> AIM OF THE EXERCISE: The full listing, copied exactly and free of pictures, is the expected reply.

> MATERIALS PROVIDED:
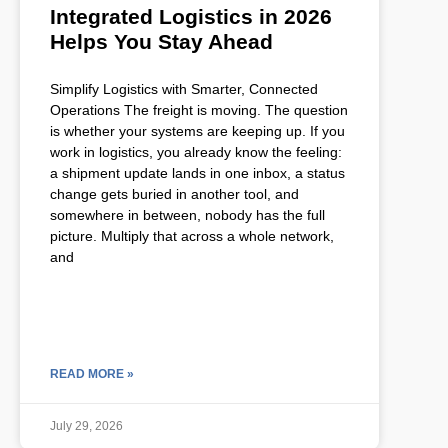
Integrated Logistics in 2026
Helps You Stay Ahead
Simplify Logistics with Smarter, Connected
Operations The freight is moving. The question
is whether your systems are keeping up. If you
work in logistics, you already know the feeling:
a shipment update lands in one inbox, a status
change gets buried in another tool, and
somewhere in between, nobody has the full
picture. Multiply that across a whole network,
and
READ MORE »
July 29, 2026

> ANSWER SPACE:
Integrated Logistics in 2026
Helps You Stay Ahead
Simplify Logistics with Smarter, Connected
Operations The freight is moving. The question
is whether your systems are keeping up. If you
work in logistics, you already know the feeling:
a shipment update lands in one inbox, a status
change gets buried in another tool, and
somewhere in between, nobody has the full
picture. Multiply that across a whole network,
and
READ MORE »
July 29, 2026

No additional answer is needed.